まもなく、1999年だ。1999年というとノストラダムスも有名だが、結構好きな映画に「1999年の夏休み」というものがあった。これを振り出しにして、双六のように考えてみる。

「1999年の夏休み」

 金子修介監督の映画だ。不思議な雰囲気の映画だ。原作は萩尾望都の「トーマの心臓」である。そのまた元を辿ると、同じく萩尾望都の「11月のギムナジウム」に辿り着く。つまり、

萩尾望都「11月のギムナジウム」 -> 萩尾望都「トーマの心臓」 -> 岸田理生(脚本)「1999年の夏休み」となる。-> 金子修介(映画)「1999年の夏休み」

これは、ある本歌に対して、それを翻案したものが連なっているように見える。本歌取が連なった連歌に見える。だから、それぞれ単独で楽しんでもいいが、どのように変わっていったか、などを楽しむのもいい。

「1999年の夏休み」については
「AngelHouse」( http://www2s.biglobe.ne.jp/~sgsc793/index.htm )
「こどものもうそう」( http://www.asahi-net.or.jp/~IH9K-YNMT/ )
などが詳しい。

リンク先はhttp://www2s.biglobe.ne.jp/~sgsc793/index.htmより
 「1999年の夏休み」では、上の右に写っている、深津絵里が初々しい。
 この中で、薫という登場人物が登場するが、エヴァンゲリオンに出てくるカヲルはこれに影響されているのではないか、という話が先のWEBに出ていた。底が浅いTVに興味はないが、最後の方で登場する人物の名前が「薫」というのは源氏物語の昔に溯る。それは、日本で初めての物語からの伝統なのである。源氏物語の本歌取といっても良いだろう。「薫」という名前を持つ人物を考える際には、源氏物語の「薫」の役割を意識するべきである。最後に物語の全てを背負い、繋げていく役割を背負うのは「薫」なのだ。この本歌取を意識する読み方は、記号論に通じる。
 同じ「薫」が登場するミステリィというと、栗本薫の作品群があるが、特に栗本薫の「猫目石」を読む際には源氏物語の「薫」を意識しなければ意味がないと思う。また、ミステリィ作家で「薫」の名前を持つ人は多い。
  • 北村 薫
  • 栗本 薫
  • 高村 薫
 他にもいたかもしれない。ミステリ作家にこだわらなければ、「赤頭巾ちゃん気をつけて」の作者もそうだ。
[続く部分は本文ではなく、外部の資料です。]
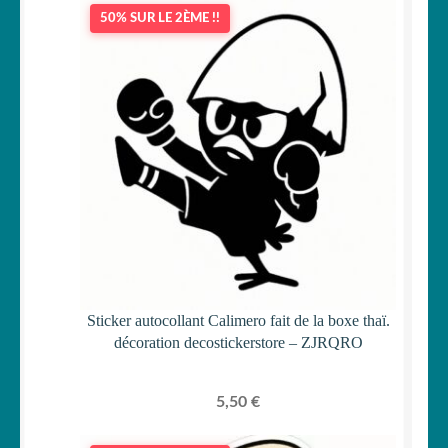
50% SUR LE 2ÈME !!
Sticker autocollant Calimero fait de la boxe thaï.
décoration decostickerstore – ZJRQRO
5,50
€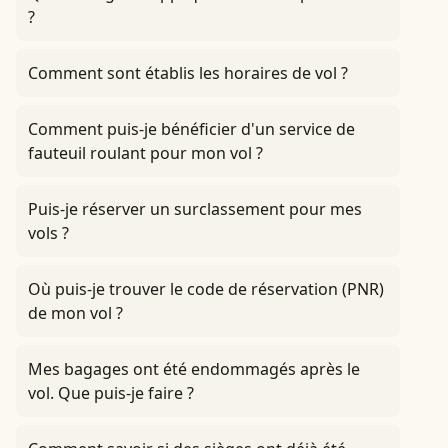
?
Comment sont établis les horaires de vol ?
Comment puis-je bénéficier d'un service de
fauteuil roulant pour mon vol ?
Puis-je réserver un surclassement pour mes
vols ?
Où puis-je trouver le code de réservation (PNR)
de mon vol ?
Mes bagages ont été endommagés après le
vol. Que puis-je faire ?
 「1999年の夏休み」と同じ金子修介脚本監督の映画として、「毎日が夏休み」がある。こちらは、大島弓子が原作だ。この場合は

大島弓子「毎日が夏休み」 -> 金子修介(脚本)「毎日が夏休み」 -> 金子修介(映画)「1999年の夏休み」

となる。

 次に、深津絵里繋がりで(ハル)に移る。

(ハル)

深津絵里はこの映画にも出ていた。 オープニングの雰囲気は「1999年の夏休み」に似ている。どちらも、映画の重要な要素である画像を(ある意味で)使わず、表現をしているというのがいい。登場人物も非常に少ない。表現は制限をかけてこそいいものができると思う。完全に自由な中にはなかなか良い物ものは生まれない。それは、選択肢が増えすぎると、人は良いものを見つけるのは困難だからかもしれない。
 この映画の内容はパソコン通信関係だ。
リンク先はhttp://www.ntv.co.jp/sinepa/h90708.htmlより

深津絵里の眉毛はまだ太くて良い。

HOME-TOWN EXPRESS

 JR東海のCMというとクリスマスエクスプレスの印象は強いが、第二回目の牧瀬理穂の回しか覚えていない人も多い。しかし、第一回目の深津絵里が演じたHOME-TOWNEXPRESSのクリスマスバージョンが一番良かった。HOME-TOWN EXPRESSはその他にも良いものがたくさんあった。クリスマスエクスプレスになって第二回目の牧瀬理穂の回は、「最後にプレゼントを持って柱の後ろで恋人を待ち、その向うに恋人がいる」ところなど、第一回目の回に対する返歌にも見える。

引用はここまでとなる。